● **Record extracts**:

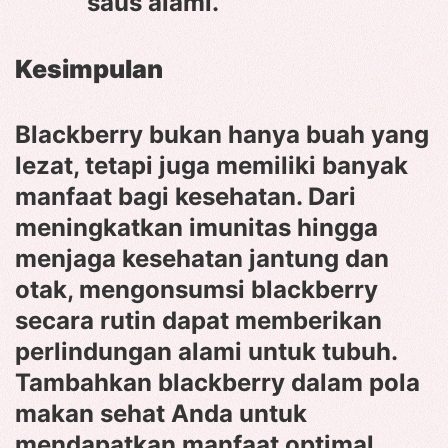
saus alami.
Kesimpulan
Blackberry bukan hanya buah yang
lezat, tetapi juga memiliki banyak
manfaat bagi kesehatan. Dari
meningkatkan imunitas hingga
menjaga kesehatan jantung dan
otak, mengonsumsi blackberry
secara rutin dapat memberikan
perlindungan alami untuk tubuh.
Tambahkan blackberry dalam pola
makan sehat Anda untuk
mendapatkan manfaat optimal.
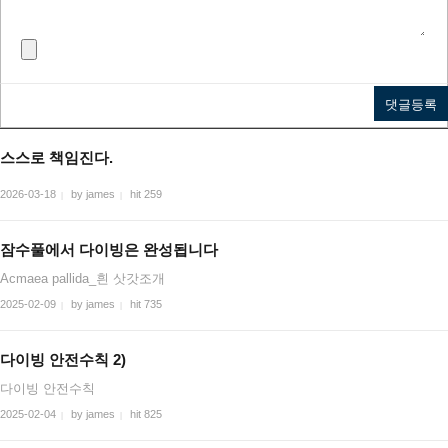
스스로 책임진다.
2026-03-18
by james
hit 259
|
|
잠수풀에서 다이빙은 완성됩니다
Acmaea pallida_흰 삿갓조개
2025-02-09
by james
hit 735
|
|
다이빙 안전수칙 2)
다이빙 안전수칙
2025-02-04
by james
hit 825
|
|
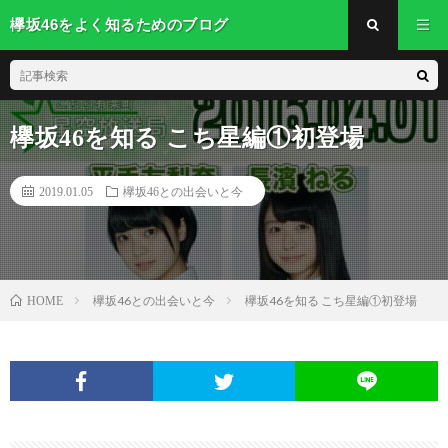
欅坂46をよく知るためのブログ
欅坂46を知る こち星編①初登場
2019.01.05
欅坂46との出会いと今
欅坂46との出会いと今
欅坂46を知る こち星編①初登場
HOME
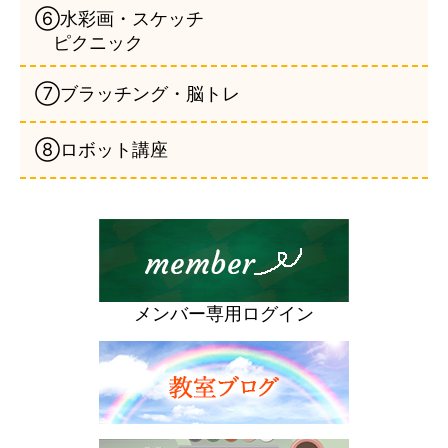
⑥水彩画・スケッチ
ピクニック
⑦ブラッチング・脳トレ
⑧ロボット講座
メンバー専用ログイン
...
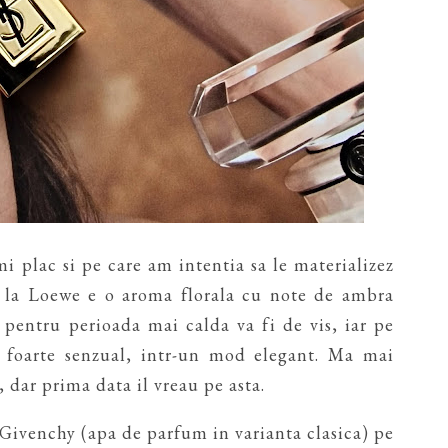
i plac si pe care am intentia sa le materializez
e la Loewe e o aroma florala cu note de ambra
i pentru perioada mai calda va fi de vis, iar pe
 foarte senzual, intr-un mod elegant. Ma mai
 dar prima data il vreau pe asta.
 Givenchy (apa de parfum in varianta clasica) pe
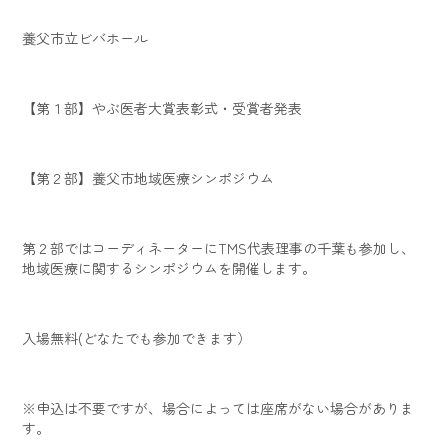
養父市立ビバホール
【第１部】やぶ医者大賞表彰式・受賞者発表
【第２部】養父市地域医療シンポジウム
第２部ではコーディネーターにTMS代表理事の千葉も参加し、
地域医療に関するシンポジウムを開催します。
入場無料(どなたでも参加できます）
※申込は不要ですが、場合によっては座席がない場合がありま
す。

● **Required action**:
Provide the number of lines in the records above containing the string "manfaat", and write nothing more.

● **Output of the exercise**:
2